2030 Climate Ambition
FuelsEurope supports the Green Deal’s ambition for climate neutrality in 2050 and will work with the EU institutions, Member States, and stakeholders, to help create the essential enabling policy framework.
The European refining industry recognises that there is no business as usual and is ready to play a full role by developing low-carbon liquid fuels (including net-zero carbon fuels)*, as well as other products and services needed to achieve this the climate neutrality objective.
FuelsEurope welcome the EC’s commitment to present an impact-assessed plan before increasing the EU’s GHG emission reductions target for 2030. Setting the 2030 climate ambition is an important step that requires an informed process relying on a set of robust data.

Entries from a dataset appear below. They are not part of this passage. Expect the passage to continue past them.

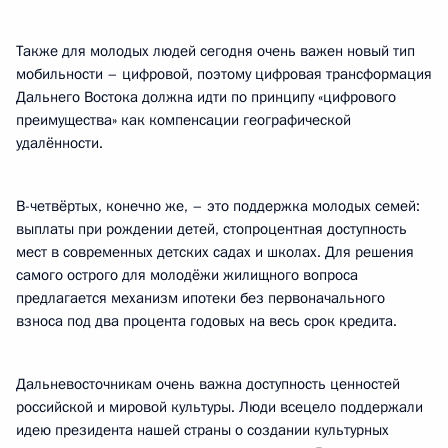
Также для молодых людей сегодня очень важен новый тип
мобильности – цифровой, поэтому цифровая трансформация
Дальнего Востока должна идти по принципу «цифрового
преимущества» как компенсации географической
удалённости.
В-четвёртых, конечно же, – это поддержка молодых семей:
выплаты при рождении детей, стопроцентная доступность
мест в современных детских садах и школах. Для решения
самого острого для молодёжи жилищного вопроса
предлагается механизм ипотеки без первоначального
взноса под два процента годовых на весь срок кредита.
Дальневосточникам очень важна доступность ценностей
российской и мировой культуры. Люди всецело поддержали
идею президента нашей страны о создании культурных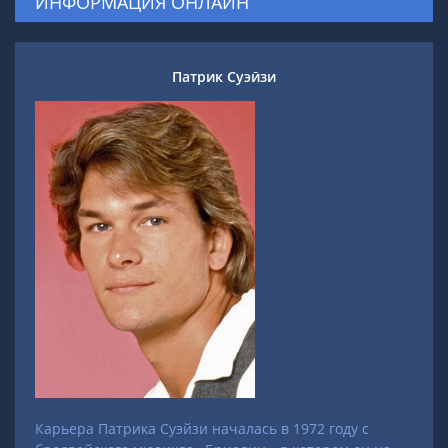
ИНФОРМАЦИЯ ОНЛАЙН
Патрик Суэйзи
Карьера Патрика Суэйзи началась в 1972 году с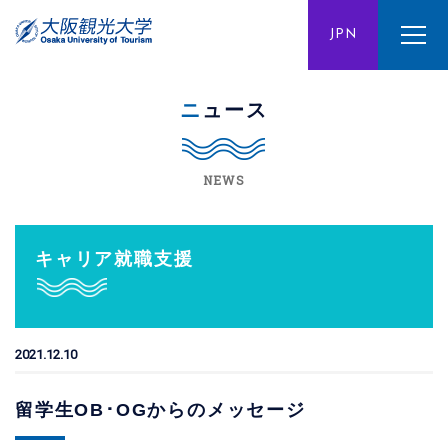
ENG
JPN
CHN
ニュース
NEWS
キャリア就職支援
2021.12.10
留学生OB･OGからのメッセージ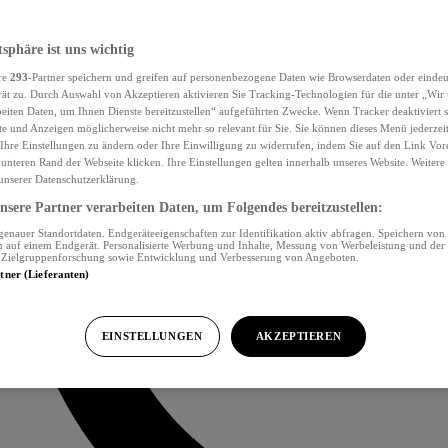
tsphäre ist uns wichtig
re
293
-Partner speichern und greifen auf personenbezogene Daten wie Browserdaten oder eind
ät zu. Durch Auswahl von Akzeptieren aktivieren Sie Tracking-Technologien für die unter „Wir
beiten Daten, um Ihnen Dienste bereitzustellen“ aufgeführten Zwecke. Wenn Tracker deaktiviert s
e und Anzeigen möglicherweise nicht mehr so relevant für Sie. Sie können dieses Menü jederzei
Ihre Einstellungen zu ändern oder Ihre Einwilligung zu widerrufen, indem Sie auf den Link Vor
unteren Rand der Webseite klicken. Ihre Einstellungen gelten innerhalb unseres Website. Weiter
 unserer Datenschutzerklärung.
sere Partner verarbeiten Daten, um Folgendes bereitzustellen:
nauer Standortdaten. Endgeräteeigenschaften zur Identifikation aktiv abfragen. Speichern von 
 auf einem Endgerät. Personalisierte Werbung und Inhalte, Messung von Werbeleistung und der
, Zielgruppenforschung sowie Entwicklung und Verbesserung von Angeboten.
rtner (Lieferanten)
EINSTELLUNGEN
AKZEPTIEREN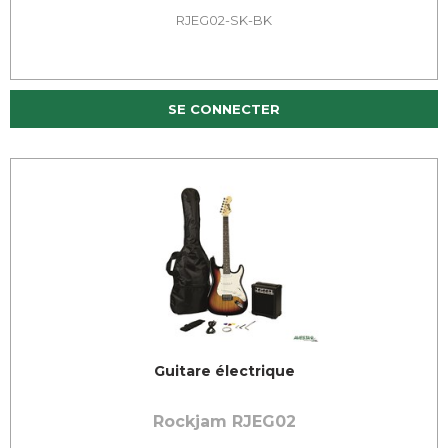
RJEG02-SK-BK
SE CONNECTER
Guitare électrique
Rockjam RJEG02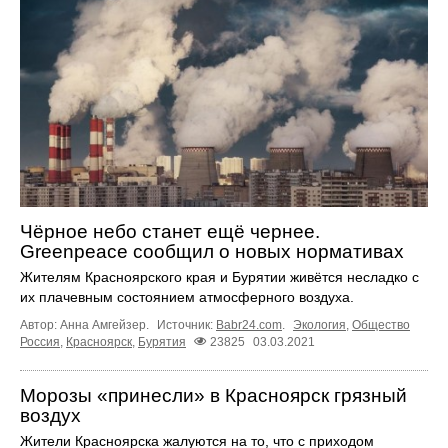
Чёрное небо станет ещё чернее.
Greenpeace сообщил о новых нормативах
Жителям Красноярского края и Бурятии живётся несладко с
их плачевным состоянием атмосферного воздуха.
Автор: Анна Амгейзер.
Источник:
Babr24.com
.
Экология
,
Общество
Россия
,
Красноярск
,
Бурятия
23825
03.03.2021
Морозы «принесли» в Красноярск грязный
воздух
Жители Красноярска жалуются на то, что с приходом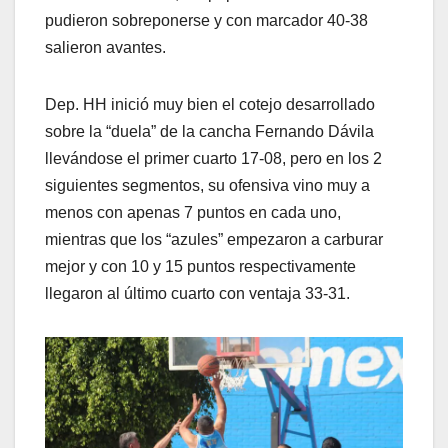
pudieron sobreponerse y con marcador 40-38
salieron avantes.
Dep. HH inició muy bien el cotejo desarrollado
sobre la “duela” de la cancha Fernando Dávila
llevándose el primer cuarto 17-08, pero en los 2
siguientes segmentos, su ofensiva vino muy a
menos con apenas 7 puntos en cada uno,
mientras que los “azules” empezaron a carburar
mejor y con 10 y 15 puntos respectivamente
llegaron al último cuarto con ventaja 33-31.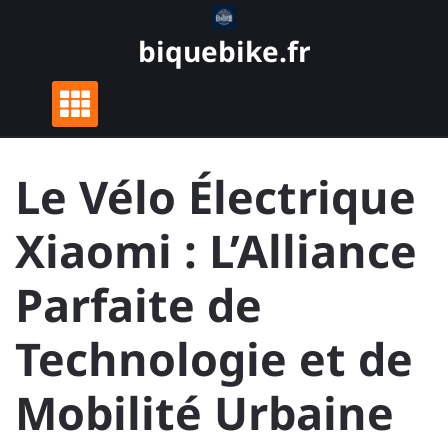
Skip
to
biquebike.fr
content
Le Vélo Électrique
Xiaomi : L’Alliance
Parfaite de
Technologie et de
Mobilité Urbaine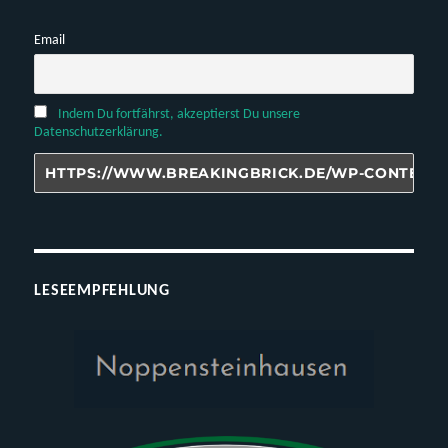
Email
Indem Du fortfährst, akzeptierst Du unsere
Datenschutzerklärung.
LESEEMPFEHLUNG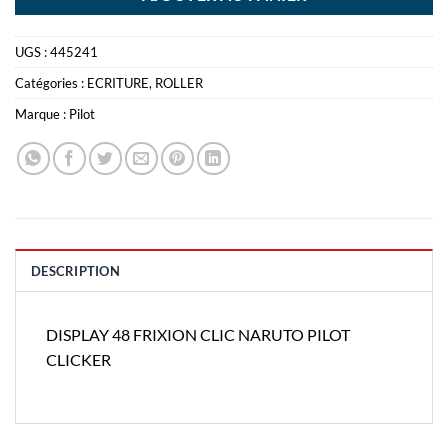
UGS :
445241
Catégories :
ECRITURE
,
ROLLER
Marque :
Pilot
DESCRIPTION
DISPLAY 48 FRIXION CLIC NARUTO PILOT
CLICKER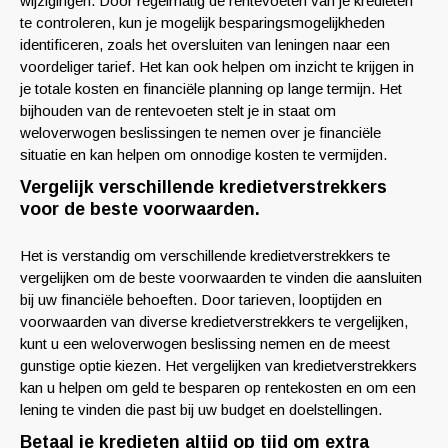
wijzigingen. Door regelmatig de rentevoeten van je kredieten
te controleren, kun je mogelijk besparingsmogelijkheden
identificeren, zoals het oversluiten van leningen naar een
voordeliger tarief. Het kan ook helpen om inzicht te krijgen in
je totale kosten en financiële planning op lange termijn. Het
bijhouden van de rentevoeten stelt je in staat om
weloverwogen beslissingen te nemen over je financiële
situatie en kan helpen om onnodige kosten te vermijden.
Vergelijk verschillende kredietverstrekkers
voor de beste voorwaarden.
Het is verstandig om verschillende kredietverstrekkers te
vergelijken om de beste voorwaarden te vinden die aansluiten
bij uw financiële behoeften. Door tarieven, looptijden en
voorwaarden van diverse kredietverstrekkers te vergelijken,
kunt u een weloverwogen beslissing nemen en de meest
gunstige optie kiezen. Het vergelijken van kredietverstrekkers
kan u helpen om geld te besparen op rentekosten en om een
lening te vinden die past bij uw budget en doelstellingen.
Betaal je kredieten altijd op tijd om extra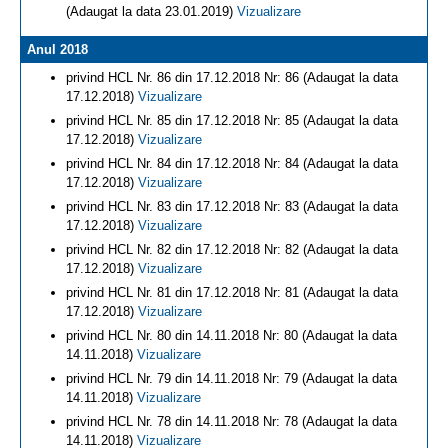
(Adaugat la data 23.01.2019)
Vizualizare
Anul 2018
privind HCL Nr. 86 din 17.12.2018 Nr: 86 (Adaugat la data
17.12.2018)
Vizualizare
privind HCL Nr. 85 din 17.12.2018 Nr: 85 (Adaugat la data
17.12.2018)
Vizualizare
privind HCL Nr. 84 din 17.12.2018 Nr: 84 (Adaugat la data
17.12.2018)
Vizualizare
privind HCL Nr. 83 din 17.12.2018 Nr: 83 (Adaugat la data
17.12.2018)
Vizualizare
privind HCL Nr. 82 din 17.12.2018 Nr: 82 (Adaugat la data
17.12.2018)
Vizualizare
privind HCL Nr. 81 din 17.12.2018 Nr: 81 (Adaugat la data
17.12.2018)
Vizualizare
privind HCL Nr. 80 din 14.11.2018 Nr: 80 (Adaugat la data
14.11.2018)
Vizualizare
privind HCL Nr. 79 din 14.11.2018 Nr: 79 (Adaugat la data
14.11.2018)
Vizualizare
privind HCL Nr. 78 din 14.11.2018 Nr: 78 (Adaugat la data
14.11.2018)
Vizualizare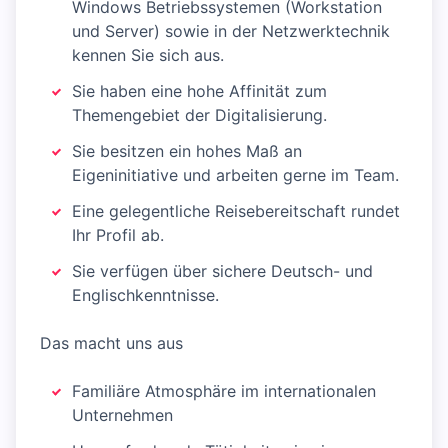
Windows Betriebssystemen (Workstation
und Server) sowie in der Netzwerktechnik
kennen Sie sich aus.
Sie haben eine hohe Affinität zum
Themengebiet der Digitalisierung.
Sie besitzen ein hohes Maß an
Eigeninitiative und arbeiten gerne im Team.
Eine gelegentliche Reisebereitschaft rundet
Ihr Profil ab.
Sie verfügen über sichere Deutsch- und
Englischkenntnisse.
Das macht uns aus
Familiäre Atmosphäre im internationalen
Unternehmen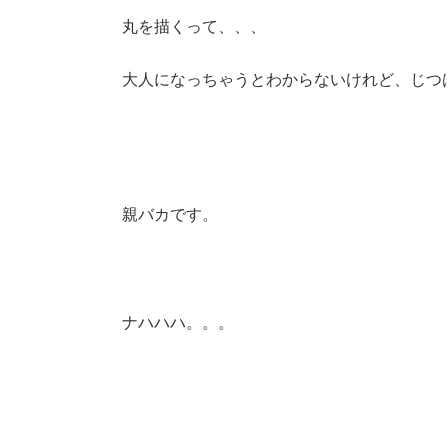
丸を描くって、、、
大人になっちゃうとわからないけれど、じつ
親バカです。
ナハハハ。。。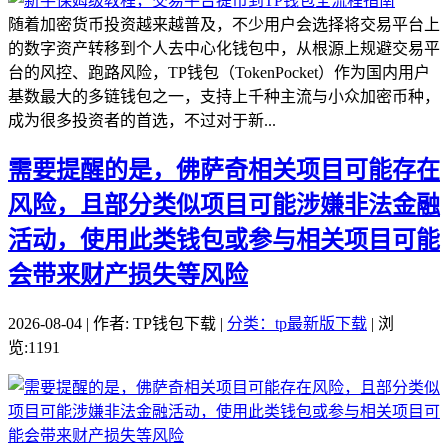
随着加密货币投资越来越普及，不少用户会选择将交易平台上
的数字资产转移到个人去中心化钱包中，从根源上规避交易平
台的风控、跑路风险，TP钱包（TokenPocket）作为国内用户
基数最大的多链钱包之一，支持上千种主流与小众加密币种，
成为很多投资者的首选，不过对于新...
需要提醒的是，佛萨奇相关项目可能存在
风险，且部分类似项目可能涉嫌非法金融
活动，使用此类钱包或参与相关项目可能
会带来财产损失等风险
2026-08-04 | 作者: TP钱包下载 |
分类：tp最新版下载
| 浏
览:1191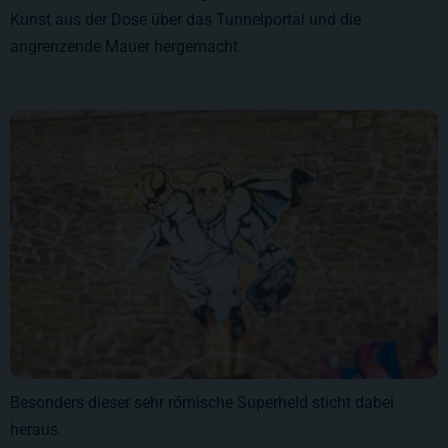
Kunst aus der Dose über das Tunnelportal und die
angrenzende Mauer hergemacht.
Besonders dieser sehr römische Superheld sticht dabei
heraus.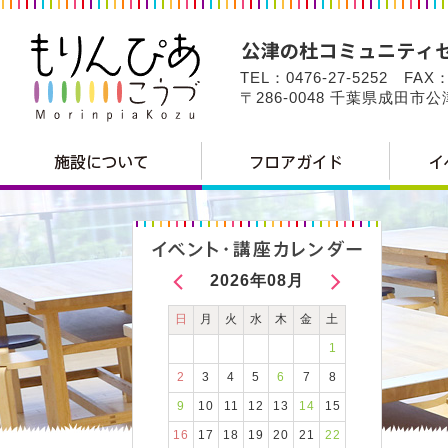
TEL：0476-27-5252 FAX：
〒286-0048 千葉県成田市
2026年08月
日
月
火
水
木
金
土
1
2
3
4
5
6
7
8
9
10
11
12
13
14
15
16
17
18
19
20
21
22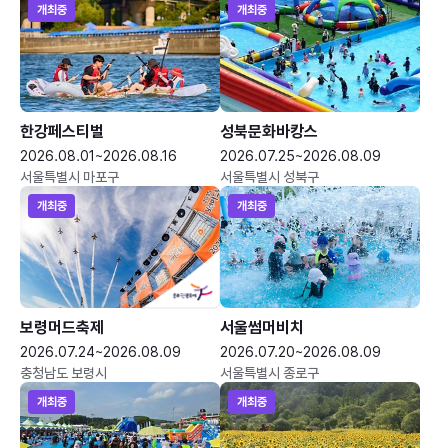
개최중
개최중
한강페스티벌
성북문화바캉스
2026.08.01~2026.08.16
2026.07.25~2026.08.09
서울특별시 마포구
서울특별시 성북구
개최중
개최중
보령머드축제
서울썸머비치
2026.07.24~2026.08.09
2026.07.20~2026.08.09
충청남도 보령시
서울특별시 종로구
개최중
개최중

The recently adopted Clean Energy for All Europeans package will have to be implemented while being reviewed and possibly revised, the impact-assessed plan should take into account the following elements:
- In the transport sector, the recognition of the contribution of low-carbon liquid fuels (including net-zero carbon fuels) to a possible increase of the 2030 CO2 efficiency standards for road light-duty vehicles;
- The impact assessment should consider the supply and demand of low carbon technologies across transport modes. The road sector, given its regulatory environment, price structure and scale, will be an important lead market that will be critical in mobilising investments and innovation in low-carbon fuels;
- Mobilising these investments will hinge critically on recognising the holistic contribution of transport fuels to GHG reductions in the regulatory framework (i.e. a well-to-wheel approach);
In the Emissions Trading System sectors:
- Whether a carbon border adjustment mechanism will be put in place or not;
- complementarity with existing carbon leakage schemes, and consider the transfer of production and investment outside the EU, as well as imports and exports within its scope;
- realistic expectations for the adoption of new low-carbon technologies and use of low and zero-carbon energy (before 2030), beyond what the current reduction trajectory (-43% in 2030 compared to 2005 levels) already requires
- Areas of potential overlap with the to-be-reviewed Energy Taxation Directive;
- Carbon leakage (CL) risk should be an inherent element of the impact assessments accompanying the decisions on climate targets rather than a separate initiative. Avoiding the risk of CL is a pre-condition for preserving the environmental integrity of EU energy and climate policy, and the global competitiveness of its Energy Intensive Industry. As such, we urge that CL measures need to remain commensurate with and effective for the level of the pursued climate ambition. Hence, a unilaterally increased climate ambition would require a strengthened framework of CL provisions if there are not comparable systems globally.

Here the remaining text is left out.